Pendant le boom de l'IA de 2023-2025, la rareté des GPU a fait de l'accès aux GPU haute performance un goulot d'étranglement plus important que les cœurs de CPU, poussant de nombreuses équipes à comparer les meilleurs fournisseurs de GPU cloud pour les charges de travail d'IA. Le défi pratique est souvent d'obtenir le bon accélérateur au bon prix aussi longtemps que vous en avez besoin, et non pas simplement d'acquérir un superordinateur.
Il existe un fossé entre les grands supercalculateurs institutionnels et le HPC complexe des hyperscalers. Le cloud GPU sécurisé et distribué de Compute with Hivenet se situe au juste milieu pratique pour les charges de travail gourmandes en GPU, à nœud unique ou faiblement parallèles.
Il peut prendre en charge :
Le calcul avec Hivenet offre un accès à la demande aux GPU NVIDIA modernes sans contrats à long terme, avec des FAQ claires sur la facturation, le stockage et la location d'instances, y compris les RTX 4090 à 0,40 €/heure et les RTX 5090 à 0,75 €/heure. L'objectif est un calcul GPU de haute qualité et à faible coût, avec des GPU dédiés, une VRAM complète, une exécution non-spot par défaut, une tarification publique, une facturation simple et un support en cas de problème.
Son modèle d'infrastructure distribuée peut également réduire la pression pour continuer à construire de nouveaux centres de données, s'alignant sur l'infrastructure neocloud conçue pour les charges de travail axées sur l'IA, ce qui est important car l'énergie renouvelable, les déchets matériels et les coûts de refroidissement font partie de la planification HPC.

Beaucoup de gens découvrent le terme HPC lorsqu'un ordinateur portable ou une VM normale devient trop lent.

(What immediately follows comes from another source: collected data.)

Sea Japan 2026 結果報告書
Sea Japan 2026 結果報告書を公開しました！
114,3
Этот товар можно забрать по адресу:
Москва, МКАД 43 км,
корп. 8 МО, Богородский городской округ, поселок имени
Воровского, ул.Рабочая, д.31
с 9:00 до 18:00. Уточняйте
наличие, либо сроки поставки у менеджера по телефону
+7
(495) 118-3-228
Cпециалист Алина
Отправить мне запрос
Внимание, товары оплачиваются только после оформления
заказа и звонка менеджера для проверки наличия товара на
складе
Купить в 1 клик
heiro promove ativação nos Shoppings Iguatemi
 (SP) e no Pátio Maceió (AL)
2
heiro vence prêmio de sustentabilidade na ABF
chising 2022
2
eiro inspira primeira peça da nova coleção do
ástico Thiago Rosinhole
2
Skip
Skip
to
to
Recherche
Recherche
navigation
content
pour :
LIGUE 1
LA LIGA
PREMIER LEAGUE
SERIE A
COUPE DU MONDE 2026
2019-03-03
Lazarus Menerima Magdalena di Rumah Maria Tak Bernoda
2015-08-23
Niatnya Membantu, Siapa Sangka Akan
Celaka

Vous pourriez avoir besoin de HPC si :
Si vous exécutez des codes MPI fortement couplés, vous pourriez avoir besoin d'un cluster classique ou d'un HPC cloud spécialisé. Si votre charge de travail est intensive en GPU et tient sur un ou quelques nœuds, une plateforme axée sur le GPU comme Compute avec Hivenet, conçue pour être un cloud IA plus abordable et plus simple, peut être plus simple et plus rentable.
Commencez modestement : testez un GPU, mesurez les performances, puis adaptez l'échelle. Le HPC ne consiste pas tant à posséder la plus grande machine du monde qu'à choisir les bonnes ressources haute performance pour votre charge de travail.